RANCHO CUCAMONGA >> Immigration advocates are concerned a mother of four is facing deportation after she was arrested for having multiple street vending citations.

Marcelina Rios of Ontario was selling corn at Old Town Park Oct. 13 around 2 p.m. when a San Bernardino County Sheriff’s deputy and Rancho Cucamonga park ranger stopped her, said Deputy Jacob Bailey, spokesman for the Rancho Cucamonga station.

Bailey said the deputy, assigned to “solution-oriented policing” and is in charge of business licensing, contacted Rios about operating without the proper paperwork. That marked the fourth time Rios had received a citation and according to the city’s municipal code made it a misdemeanor offense, he said.

She was booked into West Valley Detention Center in Rancho Cucamonga and was released after midnight, said Benjamin Wood, an activist and a staff member with the Pomona Economic Opportunity Center. The center is also referred to as the Pomona Day Labor Center.

“When she came out of jail, there was two ICE agents waiting for her,” he said.

Wood said he was alerted of the incident by a close friend of Rios. He interviewed her Oct. 16, and by then she had been transferred to the Santa Ana City Jail which houses immigration detainees.

After being detained by agents, Rios was taken to ICE’s field office in San Bernardino and then to the jail in Santa Ana, he said. She has since been transferred to the Adelanto Detention Facility, Wood added.

“The fear is this is either a new tactic or a trend that’s coming on,” he said. “Street vending is part of a battleground right now, they’re visible and they’re vulnerable out in the streets and we’re definitely concerned.”
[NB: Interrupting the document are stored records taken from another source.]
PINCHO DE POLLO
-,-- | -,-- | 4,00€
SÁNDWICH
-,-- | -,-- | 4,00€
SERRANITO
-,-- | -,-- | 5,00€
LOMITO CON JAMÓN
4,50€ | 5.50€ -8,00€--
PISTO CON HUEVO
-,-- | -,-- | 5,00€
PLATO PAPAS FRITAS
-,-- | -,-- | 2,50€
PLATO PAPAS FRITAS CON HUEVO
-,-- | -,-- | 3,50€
If officials were concerned about health standards, Wood asked why Rancho Cucamonga and other cities in the county don’t focus on achieving compliance rather than enforcement. The city could look at whether its licensing fees are too high or solutions that will ensure street vendors get their business licenses.
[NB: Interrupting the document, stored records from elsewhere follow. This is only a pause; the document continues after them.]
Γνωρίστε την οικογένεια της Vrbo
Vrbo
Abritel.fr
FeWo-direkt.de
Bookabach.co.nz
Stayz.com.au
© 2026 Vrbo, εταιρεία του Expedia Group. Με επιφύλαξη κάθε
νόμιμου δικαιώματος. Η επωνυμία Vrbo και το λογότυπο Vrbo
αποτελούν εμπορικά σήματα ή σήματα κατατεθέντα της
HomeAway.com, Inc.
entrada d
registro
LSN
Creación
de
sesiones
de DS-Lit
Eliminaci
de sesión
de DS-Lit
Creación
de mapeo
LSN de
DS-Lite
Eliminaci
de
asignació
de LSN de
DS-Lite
Instead, this pushes more individuals into the “underground economy,” he said.

In this case, it has also separated Rios from her children, who are all U.S. citizens and one who is severely disabled, Wood said.

“She was definitely very worried about her 17-year-old daughter who counts on her mom for pretty much everything having to do with her care,” he said.

Luis Nolasco, community engagement and policy advocate at ACLU’s San Bernardino office, said he was alerted of the case late last week and is trying to obtain all the details. Based on the initial work, Nolasco said he is concerned that Rios may have never been provided documentation that immigration authorities had been notified of her case, a possible violation of the Truth Act.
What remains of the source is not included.